## WORK INSTRUCTION
Word for word, restate the records from their first line through the line with "Preguntas Frecuentes", both ends included; omit each picture.

[Page-level text extractions]
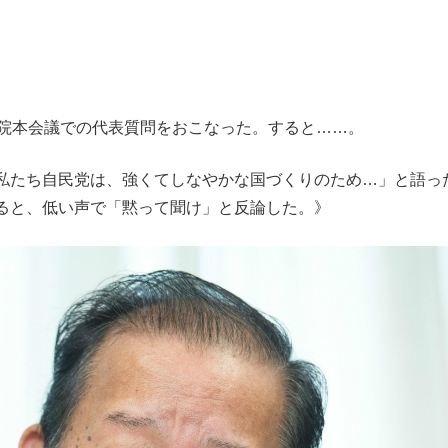
院本会議での代表質問をおこなった。すると……。
私たち自民党は、強くてしなやかな国づくりのため…」と語っ
ると、低い声で「黙って聞け」と反論した。》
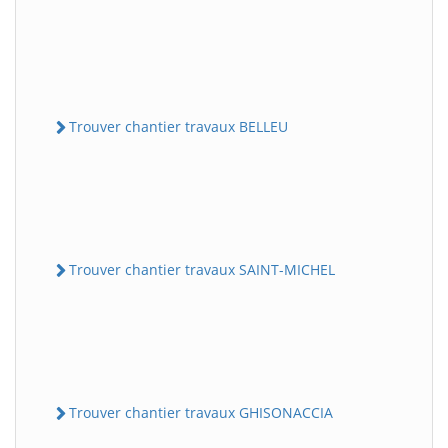
Trouver chantier travaux BELLEU
Trouver chantier travaux SAINT-MICHEL
Trouver chantier travaux GHISONACCIA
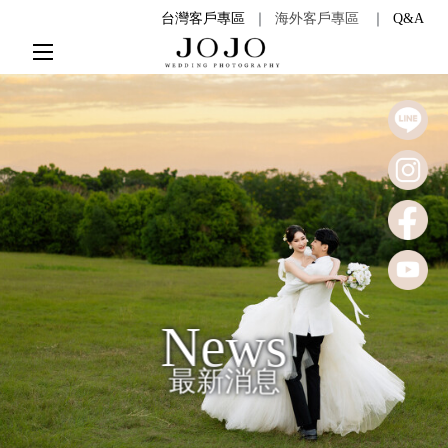
台灣客戶專區
｜
海外客戶專區
｜
Q&A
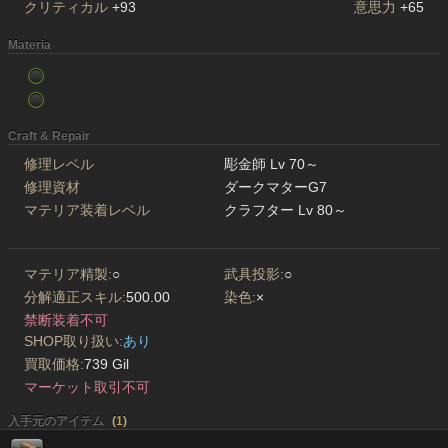
クリティカル
+93
意思力
+65
Materia
Craft & Repair
修理レベル
彫金師 Lv 70～
修理資材
ダークマターG7
マテリア装着レベル
クラフター Lv 80～
マテリア精製:
○
武具投影:
○
分解適正スキル:
500.00
染色:
×
禁断装着不可
SHOP取り扱い:
あり
買取価格:
739 Gil
マーケット取引不可
入手元のアイテム
(
1
)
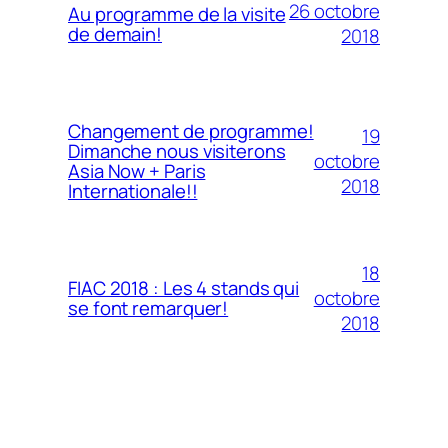
26 octobre
Au programme de la visite
de demain!
2018
Changement de programme!
19
Dimanche nous visiterons
octobre
Asia Now + Paris
2018
Internationale!!
18
FIAC 2018 : Les 4 stands qui
octobre
se font remarquer!
2018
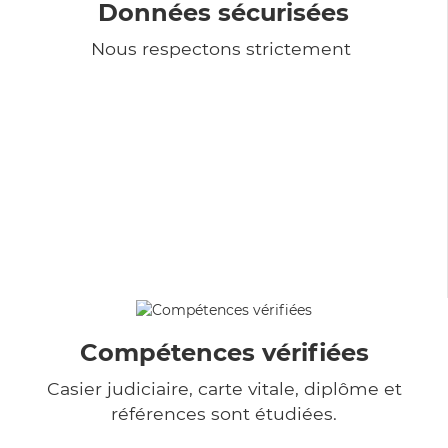
Données sécurisées
Nous respectons strictement
Compétences vérifiées
Casier judiciaire, carte vitale, diplôme et
références sont étudiées.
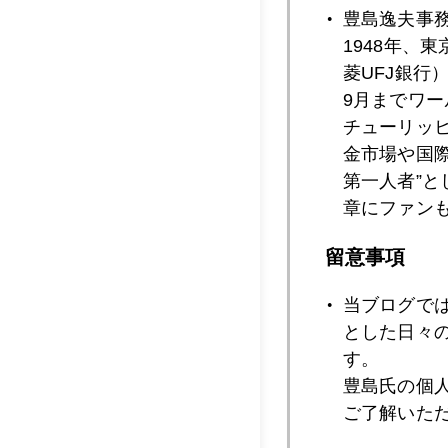
豊島逸夫事
2020年04月2
1948年、
菱UFJ銀行
9月までワ
2020年04月1
チューリッ
金市場や国
第一人者”
2020年04月1
章にファン
留意事項
2020年04月1
当ブログで
とした日々
す。
2020年04月1
豊島氏の個
ご了解いた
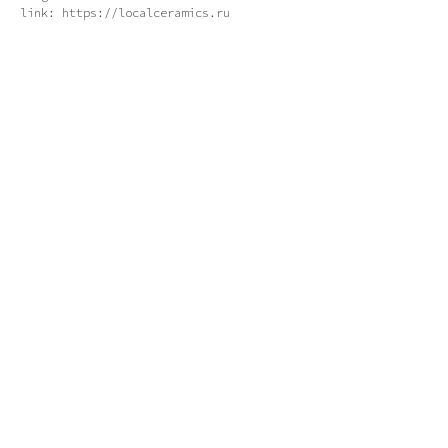
link: https://localceramics.ru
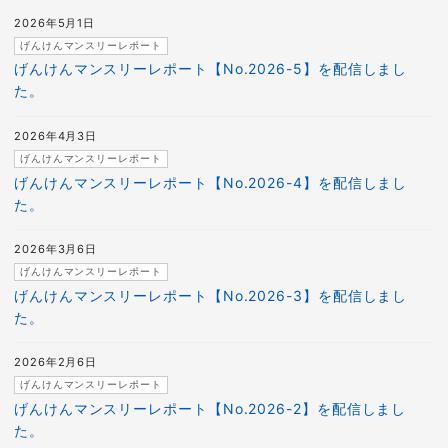
2026年5月1日
げんけんマンスリーレポート
げんけんマンスリーレポート【No.2026-5】を配信しまし
た。
2026年4月3日
げんけんマンスリーレポート
げんけんマンスリーレポート【No.2026-4】を配信しまし
た。
2026年3月6日
げんけんマンスリーレポート
げんけんマンスリーレポート【No.2026-3】を配信しまし
た。
2026年2月6日
げんけんマンスリーレポート
げんけんマンスリーレポート【No.2026-2】を配信しまし
た。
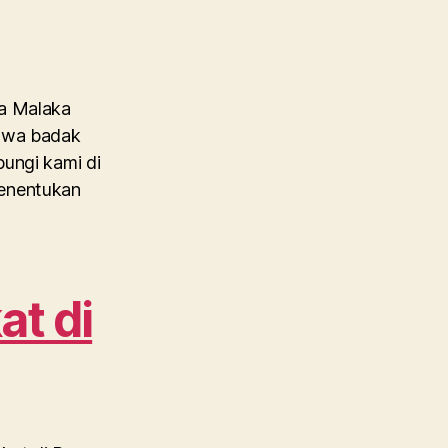
oa Malaka
rawa badak
bungi kami di
Menentukan
at di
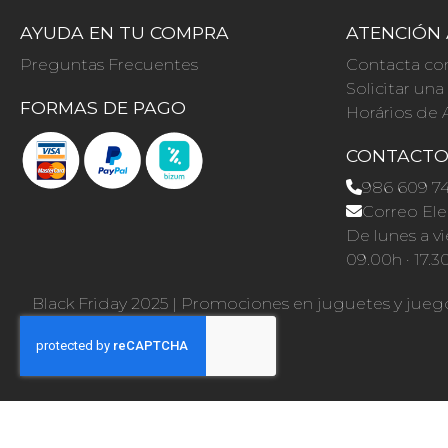
AYUDA EN TU COMPRA
ATENCIÓN 
Preguntas Frecuentes
Contacta co
Solicitar un
FORMAS DE PAGO
Horários de 
CONTACT
986 609 7
Correo Ele
De lunes a vi
09.00h · 17.3
Black Friday 2025
|
Promociones en juguetes y jueg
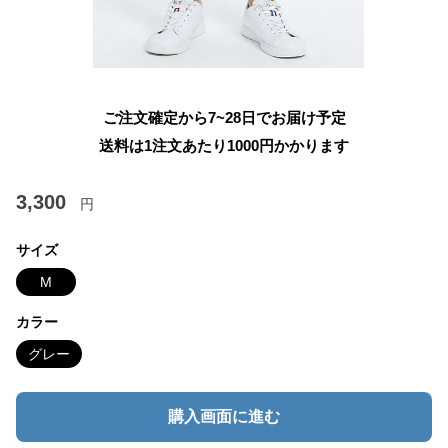
ご注文確定から7~28日でお届け予定
送料は1注文あたり
1000
円かかります
3,300
円
サイズ
M
カラー
グレー
購入画面に進む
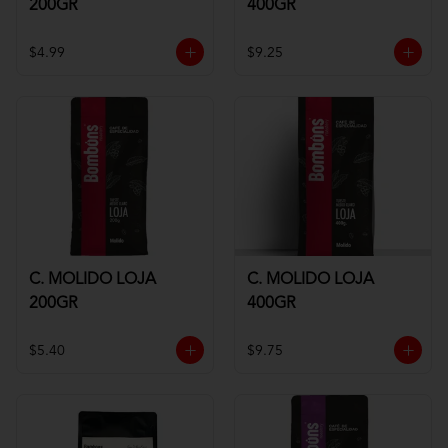
200GR
400GR
$4.99
$9.25
C. MOLIDO LOJA
C. MOLIDO LOJA
200GR
400GR
$5.40
$9.75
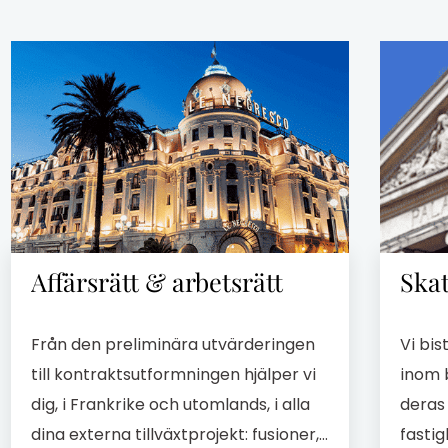
Affärsrätt & arbetsrätt
Skat
Från den preliminära utvärderingen
Vi bis
till kontraktsutformningen hjälper vi
inom b
dig, i Frankrike och utomlands, i alla
deras
dina externa tillväxtprojekt: fusioner,
fastig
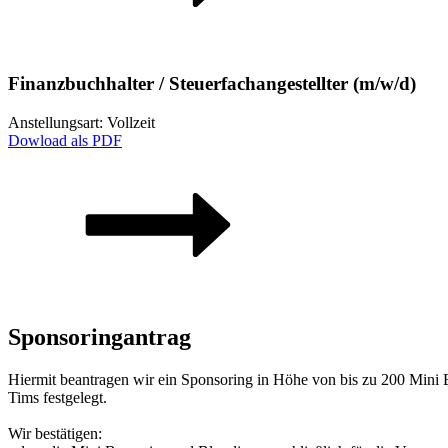
Finanzbuchhalter / Steuerfachangestellter (m/w/d)
Anstellungsart: Vollzeit
Dowload als PDF
Sponsoringantrag
Hiermit beantragen wir ein Sponsoring in Höhe von bis zu 200 Mi
Tims festgelegt.
Wir bestätigen:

## RESPONSE BELOW
院本会議での代表質問をおこなった。すると……。
私たち自民党は、強くてしなやかな国づくりのため…」と語っ
ると、低い声で「黙って聞け」と反論した。》
Trouver chantier travaux BELLEU
Trouver chantier travaux SAINT-MICHEL
Trouver chantier travaux GHISONACCIA
台灣客戶專區
｜
海外客戶專區
｜
Q&A
クリティカル
+93
意思力
+65
Materia
Craft & Repair
修理レベル
彫金師 Lv 70～
修理資材
ダークマターG7
マテリア装着レベル
クラフター Lv 80～
マテリア精製:
○
武具投影:
○
分解適正スキル:
500.00
染色:
×
禁断装着不可
SHOP取り扱い:
あり
買取価格:
739 Gil
マーケット取引不可
入手元のアイテム
(
1
)
26 octobre
Au programme de la visite
de demain!
2018
Changement de programme!
19
Dimanche nous visiterons
octobre
Asia Now + Paris
2018
Internationale!!
18
FIAC 2018 : Les 4 stands qui
octobre
se font remarquer!
2018
Données sécurisées
Nous respectons strictement
Compétences vérifiées
Casier judiciaire, carte vitale, diplôme et
références sont étudiées.
豊島逸夫事
2020年04月2
1948年、
菱UFJ銀行
9月までワ
2020年04月1
チューリッ
金市場や国
第一人者”
2020年04月1
章にファン
留意事項
2020年04月1
当ブログで
とした日々
す。
2020年04月1
豊島氏の個
ご了解いた
link: https://localceramics.ru
2026年5月1日
げんけんマンスリーレポート
げんけんマンスリーレポート【No.2026-5】を配信しまし
た。
2026年4月3日
げんけんマンスリーレポート
げんけんマンスリーレポート【No.2026-4】を配信しまし
た。
2026年3月6日
げんけんマンスリーレポート
げんけんマンスリーレポート【No.2026-3】を配信しまし
た。
2026年2月6日
げんけんマンスリーレポート
げんけんマンスリーレポート【No.2026-2】を配信しまし
た。
oa Malaka
rawa badak
bungi kami di
Menentukan
at di
AYUDA EN TU COMPRA
ATENCIÓN 
Preguntas Frecuentes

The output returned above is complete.